3. Categories of Personal Data

3.1 Data You Provide

  • Name, email address, organization name, and message content from forms and support contacts
  • Business communication records and contract-related information
  • Account profile data where account functions are provided

3.2 Data Collected Automatically

  • Device identifiers, app instance IDs, IP address, coarse location derived from IP, OS version, app version
  • Usage events, feature interactions, crash logs, diagnostics, and performance telemetry
  • Ad interaction events, attribution signals, and anti-fraud indicators

3.3 Data From Third Parties

  • App stores, analytics providers, identity and attribution partners, and ad monetization platforms
  • Business partners and channel operators supporting contracted services

4. Purposes and Legal Bases

  • Service delivery and contract performance
  • Customer support and issue resolution
  • Security, fraud prevention, and abuse monitoring
  • Analytics and product improvement
  • Ad monetization and campaign measurement where permitted
  • Compliance with legal obligations and lawful requests
  • Legitimate interests for business continuity and service optimization
  • Consent-dependent processing where required by local law

5. App Stores and Platform Compliance

5.1 Apple App Store

  • We align with Apple App Review Guidelines, privacy nutrition labels, tracking transparency requirements, and child safety obligations.
  • When tracking is used on iOS, consent requests are managed through Apple transparency frameworks as required.

5.2 Google Play

  • We align with Google Play User Data policies, Families policies where applicable, ads policy requirements, and data safety disclosures.
  • Data collection and sharing details are reflected in Google Play Data safety declarations.

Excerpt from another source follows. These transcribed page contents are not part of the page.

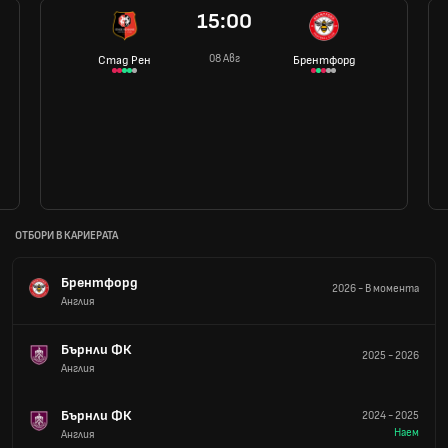
15:00
08 Авг
Стад Рен
Брентфорд
ОТБОРИ В КАРИЕРАТА
Брентфорд
2026
-
В момента
Англия
Бърнли ФК
2025
-
2026
Англия
Бърнли ФК
2024
-
2025
Наем
Англия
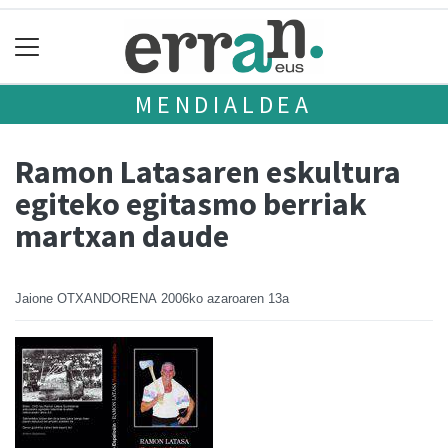
MENDIALDEA
Ramon Latasaren eskultura
egiteko egitasmo berriak
martxan daude
Jaione OTXANDORENA
2006ko azaroaren 13a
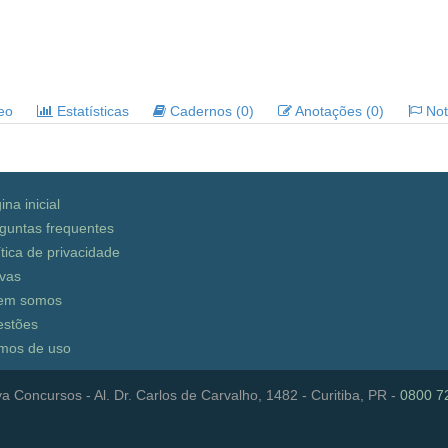
deo
Estatísticas
Cadernos (0)
Anotações (0)
Noti
ina inicial
guntas frequentes
ítica de privacidade
vas
em somos
stões
mos de uso
a Concursos - Al. Dr. Carlos de Carvalho, 1482 - Curitiba, PR -
0800 7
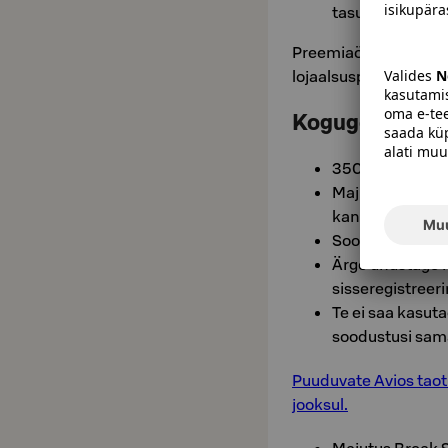
tasutakse eraldi
Preemiaöö ei anna õig
lojaalsusprogrammid
Koguge Aviose
350 Avios / öö 
Majutuste eest,
kanalite kaudu 
Soodustus kehti
Ärge unustage n
sisseregistreer
Te ei saa kasut
soodustusi sama
Puuduvate Avios taotl
jooksul.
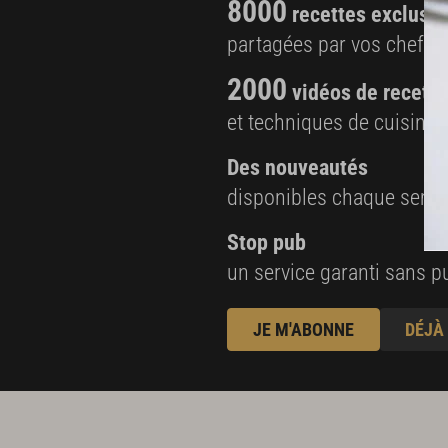
8000
recettes exclusiv
partagées par vos chefs 
2000
vidéos de recette
et techniques de cuisine e
Des nouveautés
disponibles chaque sema
Stop pub
un service garanti sans pu
JE M'ABONNE
DÉJÀ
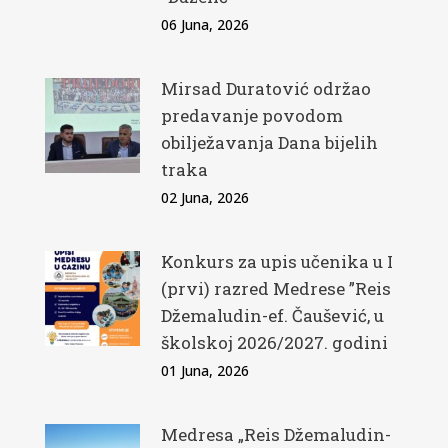
06 Juna, 2026
Mirsad Duratović održao
predavanje povodom
obilježavanja Dana bijelih
traka
02 Juna, 2026
Konkurs za upis učenika u I
(prvi) razred Medrese ”Reis
Džemaludin-ef. Čaušević, u
školskoj 2026/2027. godini
01 Juna, 2026
Medresa „Reis Džemaludin-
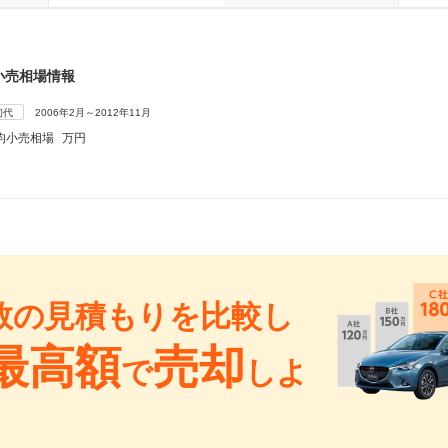
小売相場情報
初代
2006年2月～2012年11月
均小売相場
万円
数の見積もりを比較し
最高額
売却
で
しよ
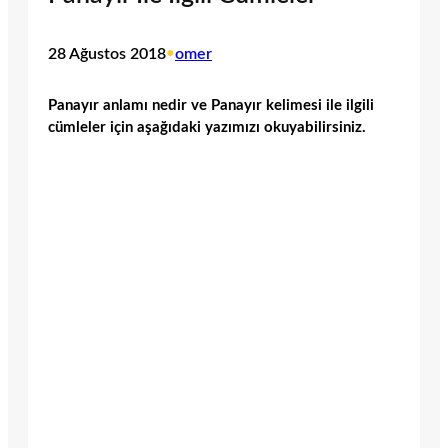
28 Ağustos 2018
•
omer
Panayır anlamı nedir ve Panayır kelimesi ile ilgili
cümleler için aşağıdaki yazımızı okuyabilirsiniz.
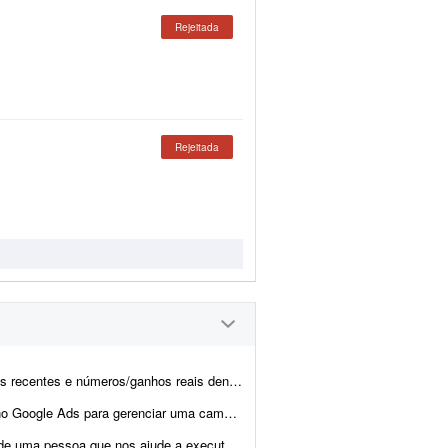
Rejeitada
Rejeitada
o lançamento de produtos digitais. Informações: - tenho orçame...
al voltada a serviços de saúde. No momento o investimento em créd...
o Instagram para nossos clientes. Temos todo o contexto dos ...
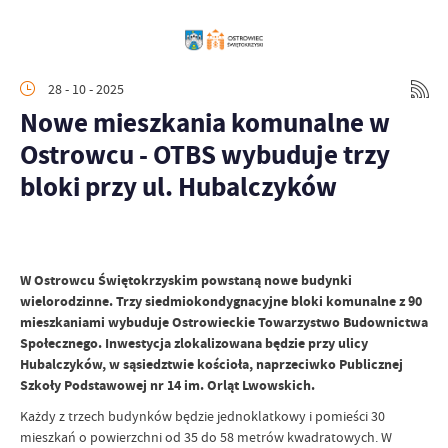
28 - 10 - 2025
Nowe mieszkania komunalne w
Ostrowcu - OTBS wybuduje trzy
bloki przy ul. Hubalczyków
W Ostrowcu Świętokrzyskim powstaną nowe budynki
wielorodzinne. Trzy siedmiokondygnacyjne bloki komunalne z 90
mieszkaniami wybuduje Ostrowieckie Towarzystwo Budownictwa
Społecznego. Inwestycja zlokalizowana będzie przy ulicy
Hubalczyków, w sąsiedztwie kościoła, naprzeciwko Publicznej
Szkoły Podstawowej nr 14 im. Orląt Lwowskich.
Każdy z trzech budynków będzie jednoklatkowy i pomieści 30
mieszkań o powierzchni od 35 do 58 metrów kwadratowych. W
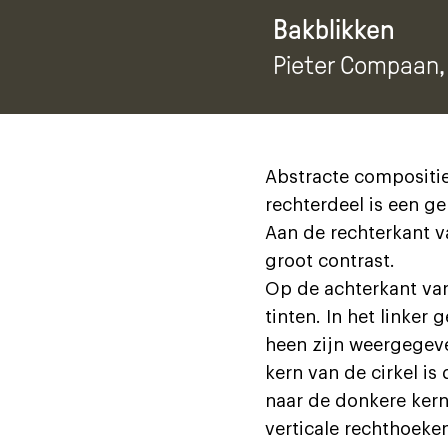
Bakblikken
Pieter Compaan
Abstracte compositie 
rechterdeel is een ge
Aan de rechterkant v
groot contrast.
Op de achterkant van
tinten. In het linker
heen zijn weergegeven
kern van de cirkel is
naar de donkere kern 
verticale rechthoeken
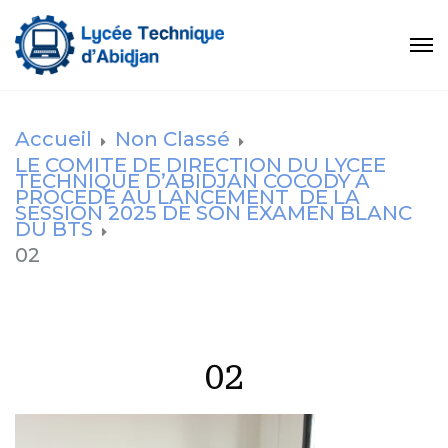
Accueil
Non Classé
LE COMITE DE DIRECTION DU LYCEE
TECHNIQUE D’ABIDJAN COCODY A
PROCEDE AU LANCEMENT DE LA
SESSION 2025 DE SON EXAMEN BLANC
DU BTS
02
02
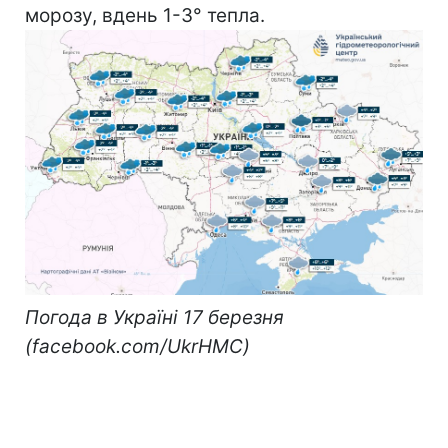
морозу, вдень 1-3° тепла.
Погода в Україні 17 березня
(facebook.com/UkrHMC)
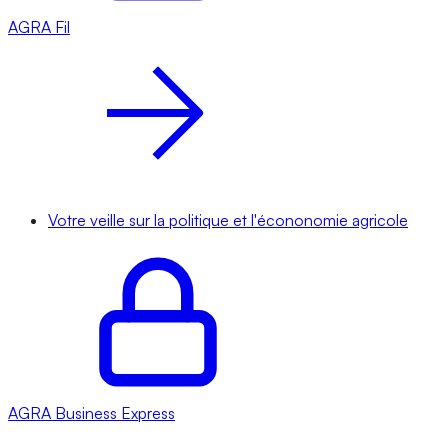
AGRA
Fil
Votre veille sur la politique et l'écononomie agricole
AGRA
Business Express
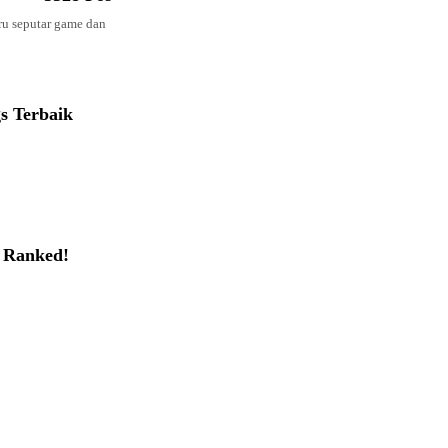
aru seputar game dan
s Terbaik
 Ranked!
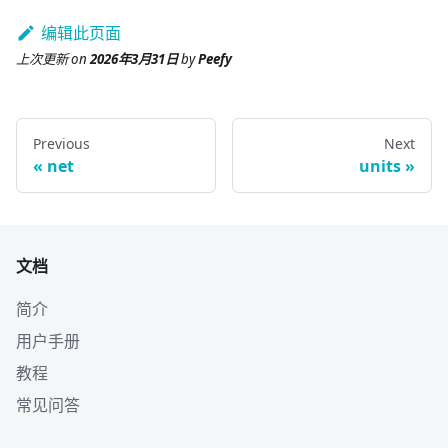
编辑此页面
上次更新
on
2026年3月31日
by
Peefy
Previous
Next
net
units
文档
简介
用户手册
教程
常见问答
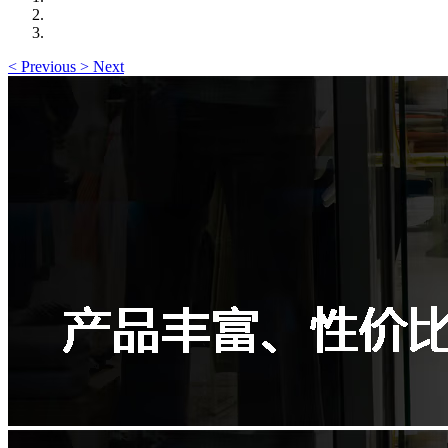
<
Previous
>
Next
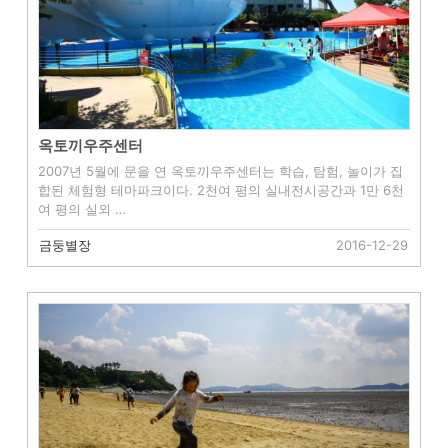
옥토끼우주센터
2007년 5월에 문을 연 옥토끼우주센터는 학습, 탐험, 놀이가 집
합된 체험형 테마파크이다. 2천여 평의 실내전시공간과 1만 6천
여 평의 실외 …
금둥별장
2016-12-29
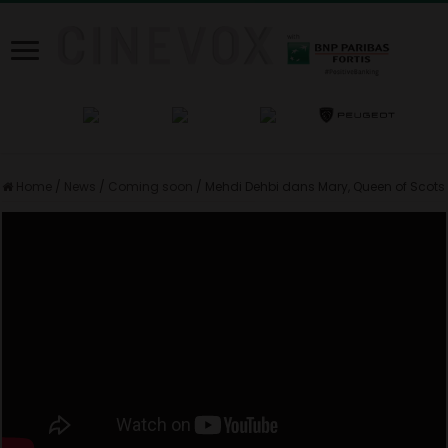
Home
/
News
/
Coming soon
/
Mehdi Dehbi dans Mary, Queen of Scots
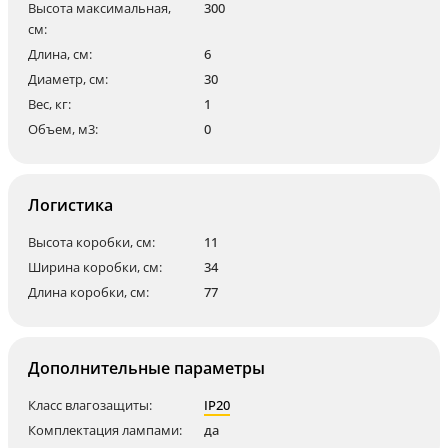
Высота максимальная,
300
см:
Длина, см:
6
Диаметр, см:
30
Вес, кг:
1
Объем, м3:
0
Логистика
Высота коробки, см:
11
Ширина коробки, см:
34
Длина коробки, см:
77
Дополнительные параметры
Класс влагозащиты:
IP20
Комплектация лампами:
да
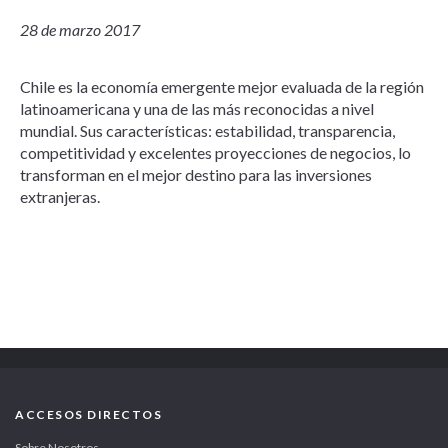
28 de marzo 2017
Chile es la economía emergente mejor evaluada de la región
latinoamericana y una de las más reconocidas a nivel
mundial. Sus características: estabilidad, transparencia,
competitividad y excelentes proyecciones de negocios, lo
transforman en el mejor destino para las inversiones
extranjeras.
ACCESOS DIRECTOS
Sobre Nosotros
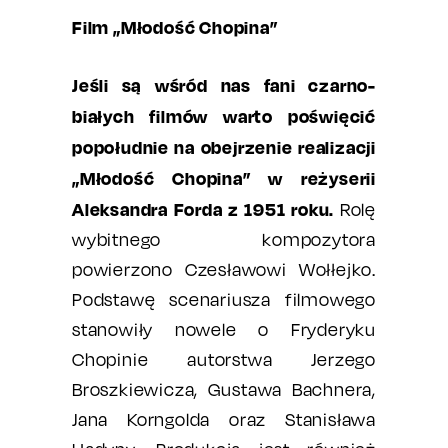
Film „Młodość Chopina”
Jeśli są wśród nas fani czarno-
białych filmów warto poświęcić
popołudnie na obejrzenie realizacji
„Młodość Chopina” w reżyserii
Aleksandra Forda z 1951 roku.
Rolę
wybitnego kompozytora
powierzono Czesławowi Wołłejko.
Podstawę scenariusza filmowego
stanowiły nowele o Fryderyku
Chopinie autorstwa Jerzego
Broszkiewicza, Gustawa Bachnera,
Jana Korngolda oraz Stanisława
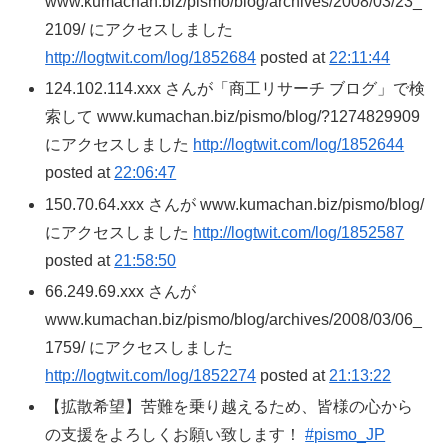
www.kumachan.biz/pismo/blog/archives/2008/03/23_
2109/ にアクセスしました
http://logtwit.com/log/1852684
posted at
22:11:44
124.102.114.xxx さんが「商工リサーチ ブログ」で検
索して www.kumachan.biz/pismo/blog/?1274829909
にアクセスしました
http://logtwit.com/log/1852644
posted at
22:06:47
150.70.64.xxx さんが www.kumachan.biz/pismo/blog/
にアクセスしました
http://logtwit.com/log/1852587
posted at
21:58:50
66.249.69.xxx さんが
www.kumachan.biz/pismo/blog/archives/2008/03/06_
1759/ にアクセスしました
http://logtwit.com/log/1852274
posted at
21:13:22
【拡散希望】苦難を乗り越えるため、皆様の心から
の支援をよろしくお願い致します！
#pismo_JP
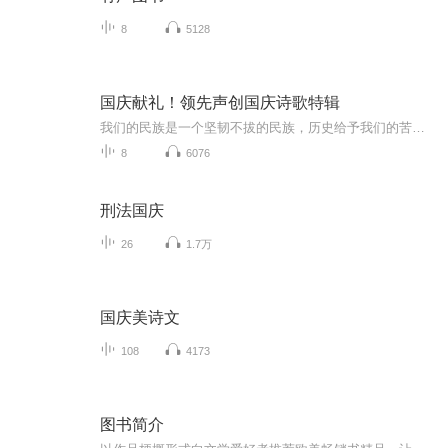
8
5128
国庆献礼！领先声创国庆诗歌特辑
我们的民族是一个坚韧不拔的民族，历史给予我们的苦难都变成了闪着金光的勋章！我们的国家是一个龙腾虎跃的国家，那条巨龙正以不可阻挡之势崛起于神奇的东方！------------------------------------------------值此祖国70周年华诞之际，领先声创以诗歌向祖国献礼！用我们的声音、用我们的热血、用我们的灵魂诵读经典爱国篇章，歌颂我们的祖国！永远繁荣富强！
8
6076
刑法国庆
26
1.7万
国庆美诗文
108
4173
图书简介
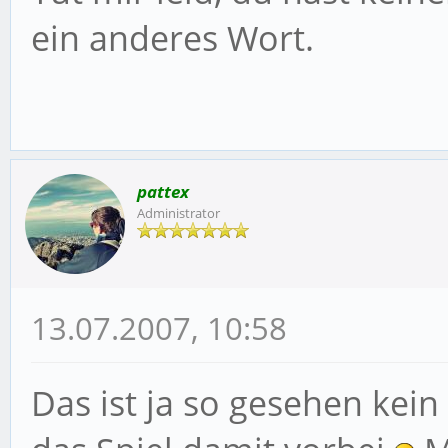
ein anderes Wort.
pattex
Administrator
13.07.2007, 10:58
Das ist ja so gesehen kein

6. Advertising, Monetization, and Ad SDK Transparency

Our applications may include splash ads, rewarded video ads, interstitial ads, and banner ads. Depending on product and region, ad services may be provided by one or more of the following:

  • Google AdMob and Google Ad Manager
  • Meta Audience Network
  • AppLovin MAX
  • Unity Ads
  • ironSource
  • Mintegral
  • Pangle (TikTok for Business Ads ecosystem where available)
  • InMobi
  • Chartboost
  • Vungle / Liftoff Monetize
  • Smaato
  • Fyber / DT Exchange where integrated through mediation

Ad partners may process identifiers, approximate location signals, app usage, and ad response events for ad delivery, frequency capping, anti-fraud, attribution, and performance reporting. Where required, consent or opt-out controls are presented before or during relevant processing.

7. Cookies, SDKs, and Similar Technologies

We and our partners may use cookies, local storage, software development kits (SDKs), and API-based instrumentation for authentication, analytics, reliability, and ad operations. Non-essential processing is controlled through consent management where legally required.

8. Age, Children, and Young User Safeguards

  • Our services are not directed to children under 13 unless a product explicitly states otherwise.
  • For the EEA and UK, higher local digital consent ages may apply according to member state rules.
  • For California and certain US states, additional protections may apply to minors under 16.
  • Where child-directed content exists, personalized advertising is restricted or disabled as required.
  • If we learn that child data was processed unlawfully, we take remediation including deletion or restriction.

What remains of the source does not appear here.